Detected Secret Types

ZeroPath detects a wide range of secret types across all major cloud providers and services. Some of which are:
  • AWS access keys and secret keys
  • Google Cloud service account keys
  • Azure credentials and connection strings
  • DigitalOcean tokens
  • Heroku API keys

Scan Modes

Full Repository Scan

During a full scan, ZeroPath scans every file in your repository for secrets.

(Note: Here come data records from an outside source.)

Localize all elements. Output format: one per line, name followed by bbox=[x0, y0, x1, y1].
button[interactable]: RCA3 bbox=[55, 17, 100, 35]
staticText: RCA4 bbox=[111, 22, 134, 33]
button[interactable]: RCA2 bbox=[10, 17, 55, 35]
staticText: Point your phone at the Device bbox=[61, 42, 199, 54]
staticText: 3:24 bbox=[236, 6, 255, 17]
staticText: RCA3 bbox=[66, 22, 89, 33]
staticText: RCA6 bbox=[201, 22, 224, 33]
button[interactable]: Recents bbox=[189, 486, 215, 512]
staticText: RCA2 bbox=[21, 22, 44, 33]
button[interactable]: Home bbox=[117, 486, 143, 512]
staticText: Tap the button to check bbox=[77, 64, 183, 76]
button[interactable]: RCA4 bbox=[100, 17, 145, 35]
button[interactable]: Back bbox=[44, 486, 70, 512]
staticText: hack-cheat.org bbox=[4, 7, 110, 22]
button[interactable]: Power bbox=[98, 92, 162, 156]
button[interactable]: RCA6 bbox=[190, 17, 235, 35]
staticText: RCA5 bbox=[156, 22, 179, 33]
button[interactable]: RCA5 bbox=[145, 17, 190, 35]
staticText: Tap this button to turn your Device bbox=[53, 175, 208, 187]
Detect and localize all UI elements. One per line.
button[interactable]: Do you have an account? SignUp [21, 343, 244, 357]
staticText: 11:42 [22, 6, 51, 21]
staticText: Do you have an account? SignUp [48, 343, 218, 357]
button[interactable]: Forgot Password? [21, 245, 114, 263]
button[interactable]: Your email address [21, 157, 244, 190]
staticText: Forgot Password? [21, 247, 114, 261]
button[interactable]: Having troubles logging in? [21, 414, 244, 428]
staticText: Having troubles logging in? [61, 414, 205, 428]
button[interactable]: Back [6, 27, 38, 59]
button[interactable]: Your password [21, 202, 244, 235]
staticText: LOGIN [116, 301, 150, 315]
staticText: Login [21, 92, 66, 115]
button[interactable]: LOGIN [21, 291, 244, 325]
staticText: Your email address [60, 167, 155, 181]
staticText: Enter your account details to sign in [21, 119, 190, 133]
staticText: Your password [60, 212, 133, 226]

Results appear in the Secrets tab of your dashboard alongside other findings.

PR Scan

During PR scanning, only files changed in the pull request are checked for secrets. Any newly introduced secrets appear as inline comments on the PR and count toward the check status.

Verification

Detected secrets undergo a verification step where ZeroPath attempts to determine whether the credential is currently active. This produces three statuses:
  • Verified — the secret was confirmed to be active
  • Unknown — the verification could not determine status (treated as potentially live)
  • False positive — determined to be a test value, example, or placeholder

Remediation Guidance

Each detected secret includes:
  • Redacted secret preview — a partially masked version showing enough to identify the credential without exposing the full value.
  • Rotation guide — platform-specific instructions for rotating the compromised credential (e.g., how to regenerate an AWS access key, revoke a GitHub token, or rotate a Stripe API key).
  • Detector information — the type of secret detected and how it was identified.
  • File location — the exact file and line where the secret was found.
Even if a secret was only briefly committed, treat it as compromised. Git history preserves all committed data.
1

Rotate the Credential

Generate a new secret/key in the affected service and revoke the old one.
2

Remove from Code

Move the secret to environment variables, a secrets manager (AWS Secrets Manager, HashiCorp Vault, etc.), or your CI/CD system’s secret storage.
3

Audit Access Logs

Check the associated service for unauthorized access during the exposure window.
4

Prevent Future Leaks

Add configuration files containing secrets to .gitignore to prevent accidental commits.

Configuration

Secrets scanning is controlled through scanner settings with org/tag/repo-level inheritance:
SettingDefaultWhat It Controls
Secrets scanning enabled (full scan)OnRun secrets scanning during full repository scans
Secrets scanning enabled (PR scan)OnRun secrets scanning during pull request scans
Secrets scanning runs as part of the broader scanning pipeline and shares the same scheduling, notification, and integration configurations as SAST findings.